* **Brief**:
Your answer must be the full listing, word for word, with no images in it.

* **Records for this exercise**:

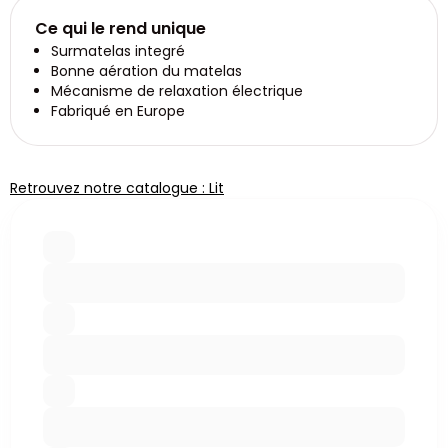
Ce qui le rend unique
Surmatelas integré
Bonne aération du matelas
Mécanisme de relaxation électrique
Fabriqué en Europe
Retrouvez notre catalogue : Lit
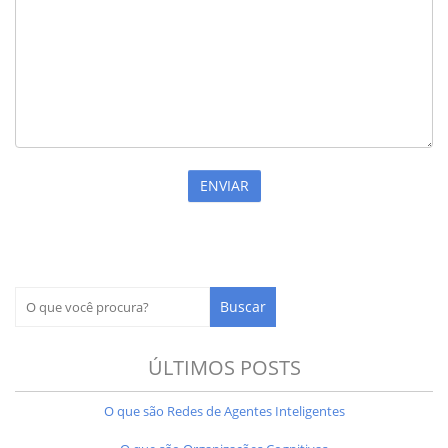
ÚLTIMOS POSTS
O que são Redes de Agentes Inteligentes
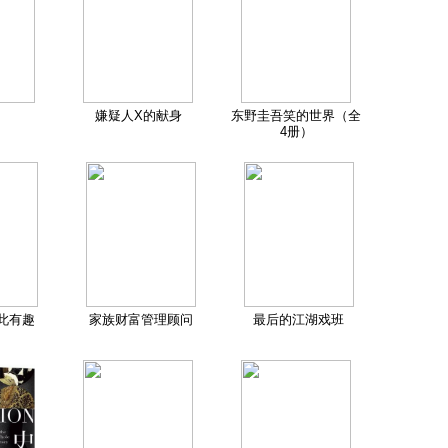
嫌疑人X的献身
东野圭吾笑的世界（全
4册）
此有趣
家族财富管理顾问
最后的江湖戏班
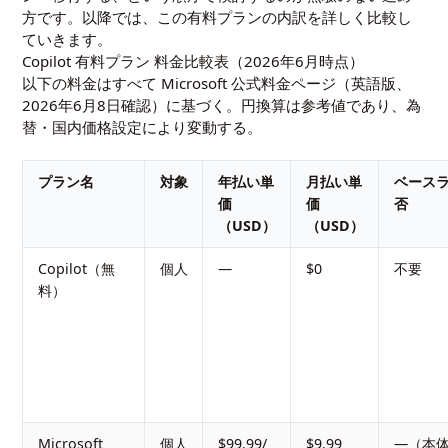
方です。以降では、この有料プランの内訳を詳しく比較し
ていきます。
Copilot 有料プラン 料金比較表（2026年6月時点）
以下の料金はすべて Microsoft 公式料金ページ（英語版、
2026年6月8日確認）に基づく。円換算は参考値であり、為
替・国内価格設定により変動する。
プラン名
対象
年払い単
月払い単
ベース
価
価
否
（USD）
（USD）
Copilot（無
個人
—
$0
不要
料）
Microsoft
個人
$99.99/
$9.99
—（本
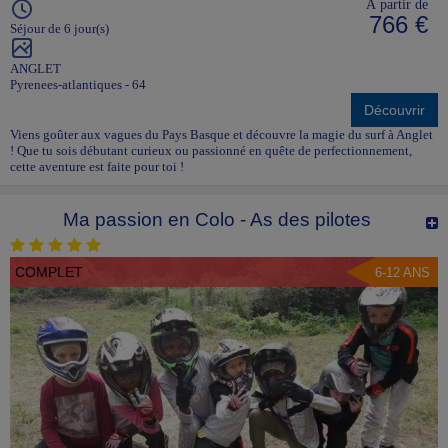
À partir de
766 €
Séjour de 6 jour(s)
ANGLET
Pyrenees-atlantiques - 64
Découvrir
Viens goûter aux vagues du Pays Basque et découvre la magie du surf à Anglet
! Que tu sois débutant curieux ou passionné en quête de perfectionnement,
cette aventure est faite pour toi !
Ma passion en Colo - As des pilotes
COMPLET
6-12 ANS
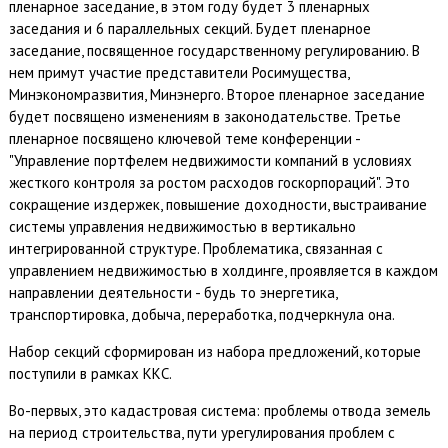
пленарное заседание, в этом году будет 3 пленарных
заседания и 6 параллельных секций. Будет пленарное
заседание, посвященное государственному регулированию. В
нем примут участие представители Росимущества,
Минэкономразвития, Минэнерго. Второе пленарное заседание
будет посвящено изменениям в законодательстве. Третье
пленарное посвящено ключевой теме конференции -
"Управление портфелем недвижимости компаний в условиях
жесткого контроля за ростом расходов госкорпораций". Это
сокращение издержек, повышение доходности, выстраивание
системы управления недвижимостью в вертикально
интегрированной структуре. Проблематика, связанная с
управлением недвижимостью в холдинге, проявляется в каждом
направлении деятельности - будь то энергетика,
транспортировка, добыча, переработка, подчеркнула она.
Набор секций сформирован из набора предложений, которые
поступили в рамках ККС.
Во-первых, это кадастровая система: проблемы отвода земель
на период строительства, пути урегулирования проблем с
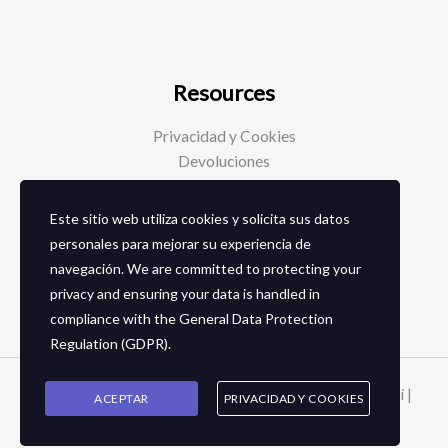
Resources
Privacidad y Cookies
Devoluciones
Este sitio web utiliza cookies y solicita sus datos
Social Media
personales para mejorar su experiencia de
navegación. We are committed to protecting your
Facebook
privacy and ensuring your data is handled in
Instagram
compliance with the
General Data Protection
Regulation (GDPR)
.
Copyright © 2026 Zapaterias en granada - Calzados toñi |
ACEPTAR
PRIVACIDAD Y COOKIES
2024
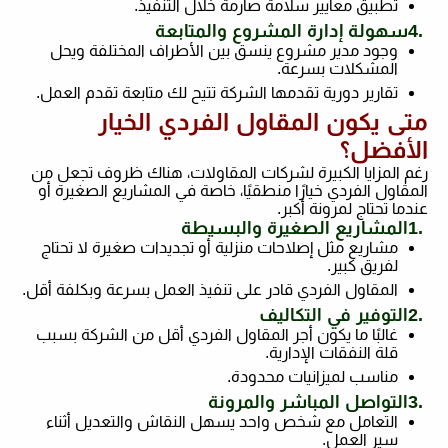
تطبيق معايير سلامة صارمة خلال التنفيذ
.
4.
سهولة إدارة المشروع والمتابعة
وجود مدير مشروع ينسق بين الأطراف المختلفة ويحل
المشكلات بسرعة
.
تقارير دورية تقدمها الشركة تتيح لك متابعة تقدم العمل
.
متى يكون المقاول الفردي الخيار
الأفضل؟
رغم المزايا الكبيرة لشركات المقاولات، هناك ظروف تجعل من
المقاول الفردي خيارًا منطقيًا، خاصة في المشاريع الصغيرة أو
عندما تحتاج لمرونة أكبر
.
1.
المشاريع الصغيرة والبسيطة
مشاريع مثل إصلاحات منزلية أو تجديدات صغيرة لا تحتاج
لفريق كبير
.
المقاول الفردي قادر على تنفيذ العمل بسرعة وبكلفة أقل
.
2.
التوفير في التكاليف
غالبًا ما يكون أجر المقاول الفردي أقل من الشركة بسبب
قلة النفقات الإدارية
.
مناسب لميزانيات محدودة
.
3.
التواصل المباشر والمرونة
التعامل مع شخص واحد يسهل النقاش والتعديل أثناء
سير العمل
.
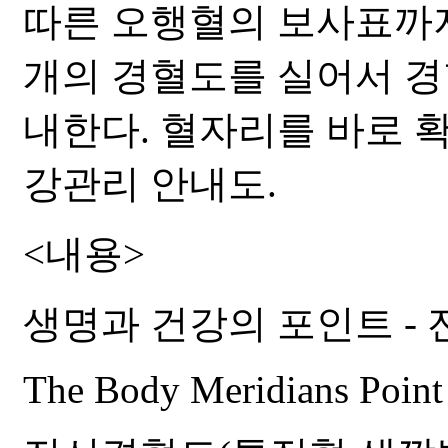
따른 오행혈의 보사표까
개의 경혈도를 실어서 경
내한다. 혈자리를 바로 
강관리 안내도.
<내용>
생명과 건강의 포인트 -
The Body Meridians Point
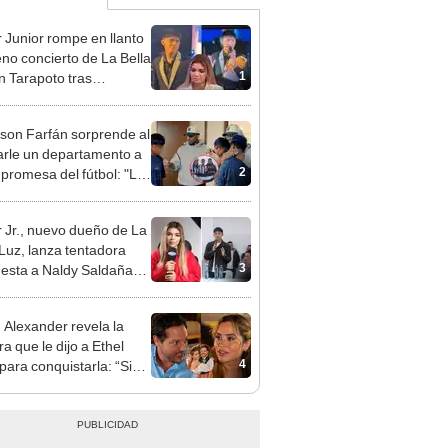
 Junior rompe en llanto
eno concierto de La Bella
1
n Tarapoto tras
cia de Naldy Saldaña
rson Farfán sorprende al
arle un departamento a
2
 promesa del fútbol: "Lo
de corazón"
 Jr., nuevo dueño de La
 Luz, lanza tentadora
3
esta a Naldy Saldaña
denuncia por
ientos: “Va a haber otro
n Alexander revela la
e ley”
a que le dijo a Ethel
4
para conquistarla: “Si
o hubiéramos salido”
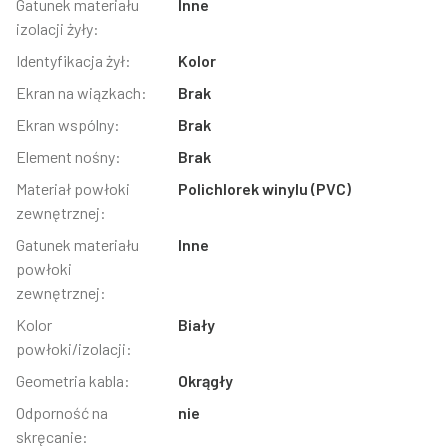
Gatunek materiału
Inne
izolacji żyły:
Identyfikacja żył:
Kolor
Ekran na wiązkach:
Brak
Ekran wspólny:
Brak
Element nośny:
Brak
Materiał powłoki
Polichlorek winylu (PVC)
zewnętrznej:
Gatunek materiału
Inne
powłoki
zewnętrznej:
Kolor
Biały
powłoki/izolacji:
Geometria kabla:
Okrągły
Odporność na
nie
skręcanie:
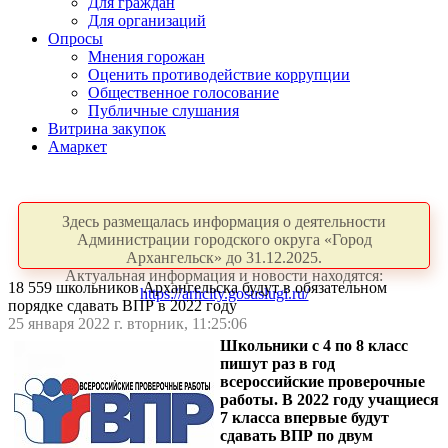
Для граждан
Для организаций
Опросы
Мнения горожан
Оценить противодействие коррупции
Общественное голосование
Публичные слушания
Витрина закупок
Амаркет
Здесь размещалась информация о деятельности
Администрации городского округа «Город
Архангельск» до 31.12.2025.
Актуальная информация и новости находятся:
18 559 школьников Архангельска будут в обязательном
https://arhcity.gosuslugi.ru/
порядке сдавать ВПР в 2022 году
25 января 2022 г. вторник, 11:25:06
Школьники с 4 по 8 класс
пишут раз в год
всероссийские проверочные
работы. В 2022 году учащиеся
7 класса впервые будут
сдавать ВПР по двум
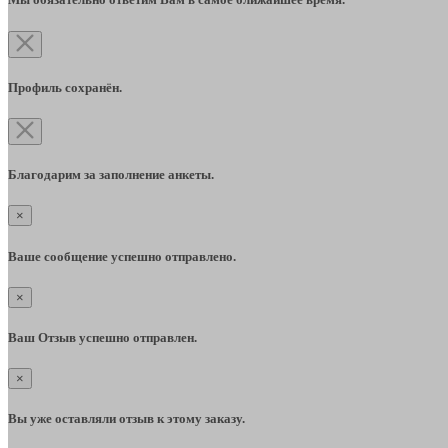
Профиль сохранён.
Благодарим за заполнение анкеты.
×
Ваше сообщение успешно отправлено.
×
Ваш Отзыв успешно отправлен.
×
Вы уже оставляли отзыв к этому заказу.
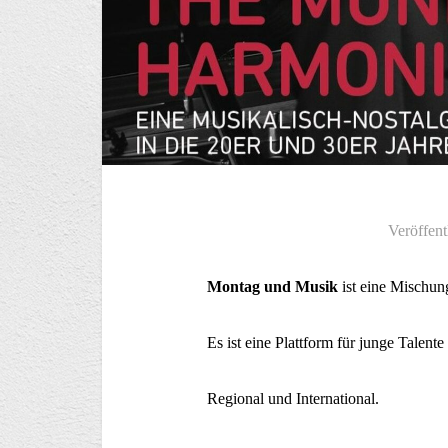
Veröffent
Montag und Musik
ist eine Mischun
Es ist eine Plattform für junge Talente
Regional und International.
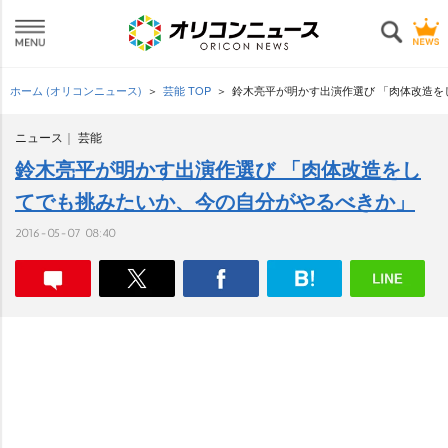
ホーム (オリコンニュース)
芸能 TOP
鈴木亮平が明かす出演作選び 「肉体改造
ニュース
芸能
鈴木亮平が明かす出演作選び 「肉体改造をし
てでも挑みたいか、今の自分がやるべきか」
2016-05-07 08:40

* **Task response**:
Ce qui le rend unique
Surmatelas integré
Bonne aération du matelas
Mécanisme de relaxation électrique
Fabriqué en Europe
Retrouvez notre catalogue : Lit
ÚLTIMOS POSTS
O que são Redes de Agentes Inteligentes
嫌疑人X的献身
东野圭吾笑的世界（全
4册）
此有趣
家族财富管理顾问
最后的江湖戏班
方です。以降では、この有料プランの内訳を詳しく比較し
ていきます。
Copilot 有料プラン 料金比較表（2026年6月時点）
以下の料金はすべて Microsoft 公式料金ページ（英語版、
2026年6月8日確認）に基づく。円換算は参考値であり、為
替・国内価格設定により変動する。
プラン名
対象
年払い単
月払い単
ベース
価
価
否
（USD）
（USD）
Copilot（無
個人
—
$0
不要
料）
Microsoft
個人
$99.99/
$9.99
—（本
À partir de
766 €
Séjour de 6 jour(s)
ANGLET
Pyrenees-atlantiques - 64
Découvrir
Viens goûter aux vagues du Pays Basque et découvre la magie du surf à Anglet
! Que tu sois débutant curieux ou passionné en quête de perfectionnement,
cette aventure est faite pour toi !
Ma passion en Colo - As des pilotes
COMPLET
6-12 ANS
пленарное заседание, в этом году будет 3 пленарных
заседания и 6 параллельных секций. Будет пленарное
заседание, посвященное государственному регулированию. В
нем примут участие представители Росимущества,
Минэкономразвития, Минэнерго. Второе пленарное заседание
будет посвящено изменениям в законодательстве. Третье
пленарное посвящено ключевой теме конференции -
"Управление портфелем недвижимости компаний в условиях
жесткого контроля за ростом расходов госкорпораций". Это
сокращение издержек, повышение доходности, выстраивание
системы управления недвижимостью в вертикально
интегрированной структуре. Проблематика, связанная с
управлением недвижимостью в холдинге, проявляется в каждом
направлении деятельности - будь то энергетика,
транспортировка, добыча, переработка, подчеркнула она.
Набор секций сформирован из набора предложений, которые
поступили в рамках ККС.
Во-первых, это кадастровая система: проблемы отвода земель
на период строительства, пути урегулирования проблем с
Resources
Privacidad y Cookies
Devoluciones
Este sitio web utiliza cookies y solicita sus datos
Social Media
personales para mejorar su experiencia de
navegación. We are committed to protecting your
Facebook
privacy and ensuring your data is handled in
Instagram
compliance with the
General Data Protection
Regulation (GDPR)
.
Copyright © 2026 Zapaterias en granada - Calzados toñi |
ACEPTAR
PRIVACIDAD Y COOKIES
2024
تطبيق معايير سلامة صارمة خلال التنفيذ
.
4.
سهولة إدارة المشروع والمتابعة
وجود مدير مشروع ينسق بين الأطراف المختلفة ويحل
المشكلات بسرعة
.
تقارير دورية تقدمها الشركة تتيح لك متابعة تقدم العمل
.
متى يكون المقاول الفردي الخيار
الأفضل؟
رغم المزايا الكبيرة لشركات المقاولات، هناك ظروف تجعل من
المقاول الفردي خيارًا منطقيًا، خاصة في المشاريع الصغيرة أو
عندما تحتاج لمرونة أكبر
.
1.
المشاريع الصغيرة والبسيطة
مشاريع مثل إصلاحات منزلية أو تجديدات صغيرة لا تحتاج
لفريق كبير
.
المقاول الفردي قادر على تنفيذ العمل بسرعة وبكلفة أقل
.
2.
التوفير في التكاليف
غالبًا ما يكون أجر المقاول الفردي أقل من الشركة بسبب
قلة النفقات الإدارية
.
مناسب لميزانيات محدودة
.
3.
التواصل المباشر والمرونة
التعامل مع شخص واحد يسهل النقاش والتعديل أثناء
سير العمل
.
따른 오행혈의 보사표까
개의 경혈도를 실어서 경
내한다. 혈자리를 바로 
강관리 안내도.
<내용>
생명과 건강의 포인트 -
The Body Meridians Point
 Junior rompe en llanto
eno concierto de La Bella
1
n Tarapoto tras
cia de Naldy Saldaña
rson Farfán sorprende al
arle un departamento a
2
 promesa del fútbol: "Lo
de corazón"
 Jr., nuevo dueño de La
 Luz, lanza tentadora
3
esta a Naldy Saldaña
denuncia por
ientos: “Va a haber otro
n Alexander revela la
e ley”
a que le dijo a Ethel
4
para conquistarla: “Si
o hubiéramos salido”
Gatunek materiału
Inne
izolacji żyły:
Identyfikacja żył:
Kolor
Ekran na wiązkach:
Brak
Ekran wspólny:
Brak
Element nośny:
Brak
Materiał powłoki
Polichlorek winylu (PVC)
zewnętrznej:
Gatunek materiału
Inne
powłoki
zewnętrznej:
Kolor
Biały
powłoki/izolacji:
Geometria kabla:
Okrągły
Odporność na
nie
skręcanie:
Для граждан
Для организаций
Опросы
Мнения горожан
Оценить противодействие коррупции
Общественное голосование
Публичные слушания
Витрина закупок
Амаркет
Здесь размещалась информация о деятельности
Администрации городского округа «Город
Архангельск» до 31.12.2025.
Актуальная информация и новости находятся:
18 559 школьников Архангельска будут в обязательном
https://arhcity.gosuslugi.ru/
порядке сдавать ВПР в 2022 году
25 января 2022 г. вторник, 11:25:06
Школьники с 4 по 8 класс
пишут раз в год
всероссийские проверочные
работы. В 2022 году учащиеся
7 класса впервые будут
сдавать ВПР по двум
Профиль сохранён.
Благодарим за заполнение анкеты.
×
Ваше сообщение успешно отправлено.
×
Ваш Отзыв успешно отправлен.
×
Вы уже оставляли отзыв к этому заказу.
Veröffent
Montag und Musik
ist eine Mischun
Es ist eine Plattform für junge Talente
Regional und International.
ホーム (オリコンニュース)
芸能 TOP
鈴木亮平が明かす出演作選び 「肉体改造
ニュース
芸能
鈴木亮平が明かす出演作選び 「肉体改造をし
てでも挑みたいか、今の自分がやるべきか」
2016-05-07 08:40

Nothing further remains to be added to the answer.